Create multiple projects. We’ll call one foo-dev and the other foo-prod. Do these steps to set up publishing from foo-dev to foo-prod:

In foo-prod, open a terminal and run the following to tell git to update automatically on a push and add a “hook” to refresh glitch when a push is received:

git config receive.denyCurrentBranch updateInstead 
echo 'refresh' > ./.git/hooks/post-update
chmod +x ./.git/hooks/post-update

Then copy your git url (Tools → Import/Export)

Switch to foo-dev, edit your .gitignore file to ensure it contains .env and .data, node_modules, and any other files/folders you dont want published to production automatically.
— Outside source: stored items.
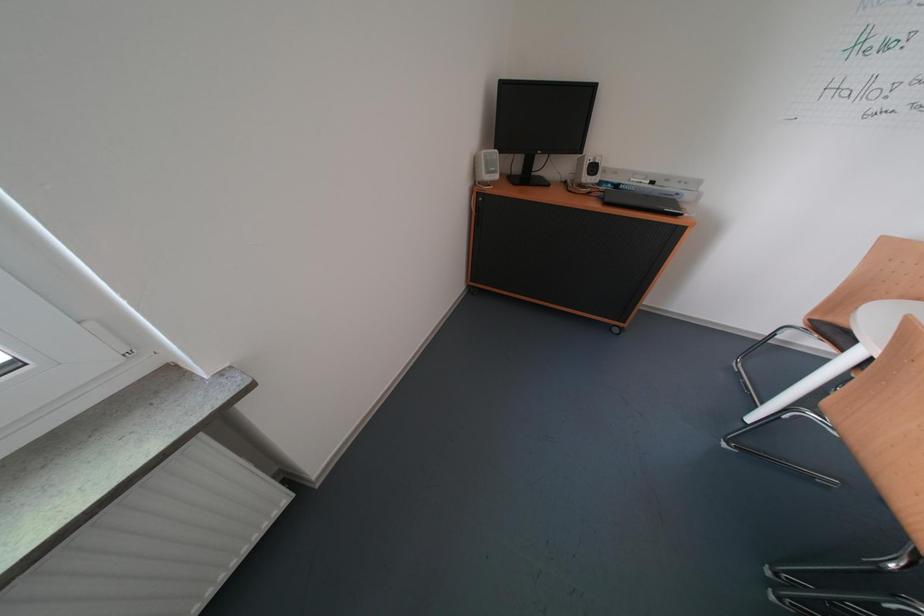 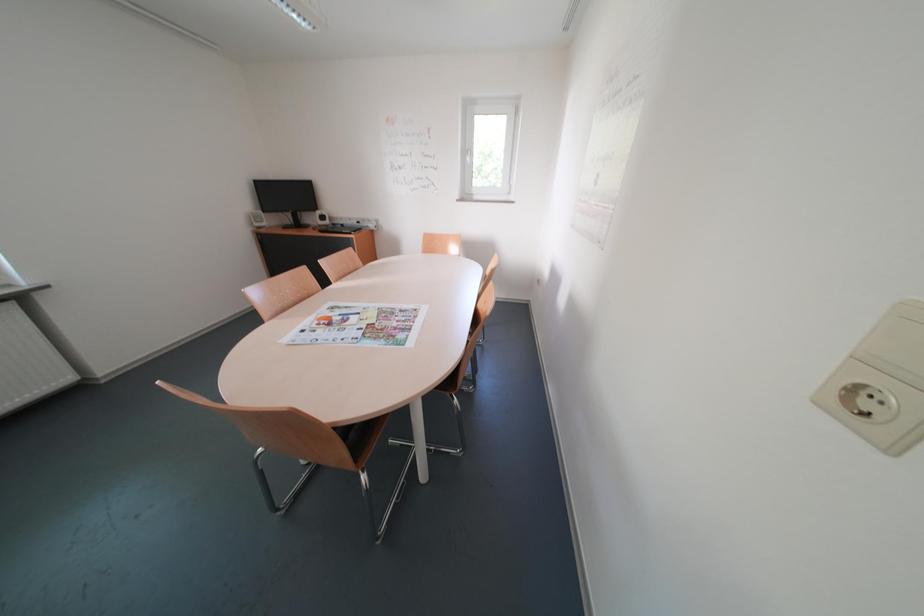 In a continuous first-person perspective shot, in which direction is the camera moving?

The cameraman walked toward right, backward. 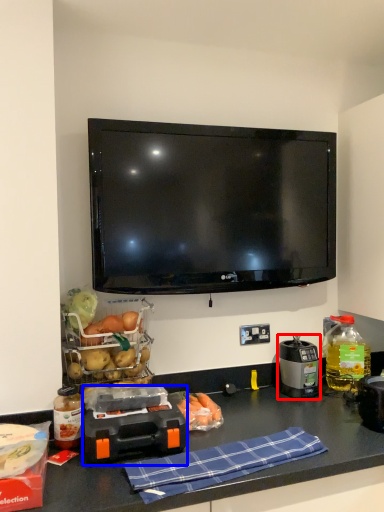 Question: Among these objects, which one is nearest to the camera, kitchen appliance (highlighted by a red box) or appliance (highlighted by a blue box)?

Choices:
 (A) kitchen appliance
 (B) appliance

Answer: (B) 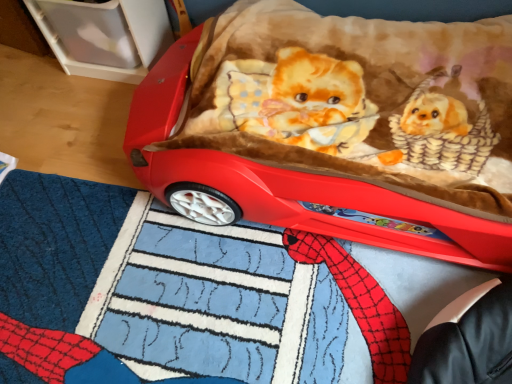 This screenshot has height=384, width=512. In order to click on free space above blue plush mat at lower center (from a real-world perspective) in this screenshot , I will do `click(158, 306)`. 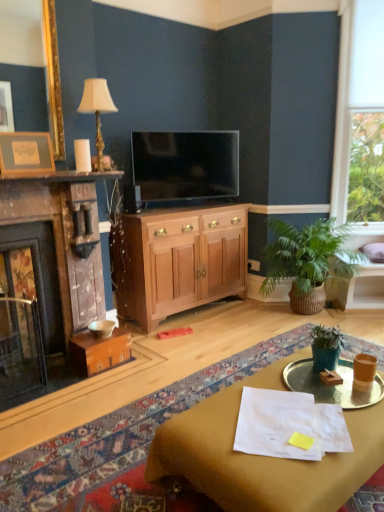 Find the location of `free space that is to the left of green woven basket at right, which is the second houseplant in front-to-back order`. free space that is to the left of green woven basket at right, which is the second houseplant in front-to-back order is located at coordinates (226, 326).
Then, create a file publish-to-prod.sh and paste the following to create a script that will commit any pending changes and push them to a production remote:

git commit -a -m "Publishing Update"
git push prod master --force

In foo-dev, open a terminal and run the following to add the remote and make the script above executable:

git remote add prod <git url from foo-prod>
chmod +x ./publish-to-prod.sh

Now, whenever you make changes in foo-dev and are ready to publish, you can just run the following from terminal:

./publish-to-prod.sh

Of course, you’re not limited to dev and prod. You can also do similar for a demo environment, multiple production environments, etc. You could add in logic to run tests, notify, etc. I think this would be a cool feature for glitch to implement in the UI, but getting all this down to one command is pretty helpful.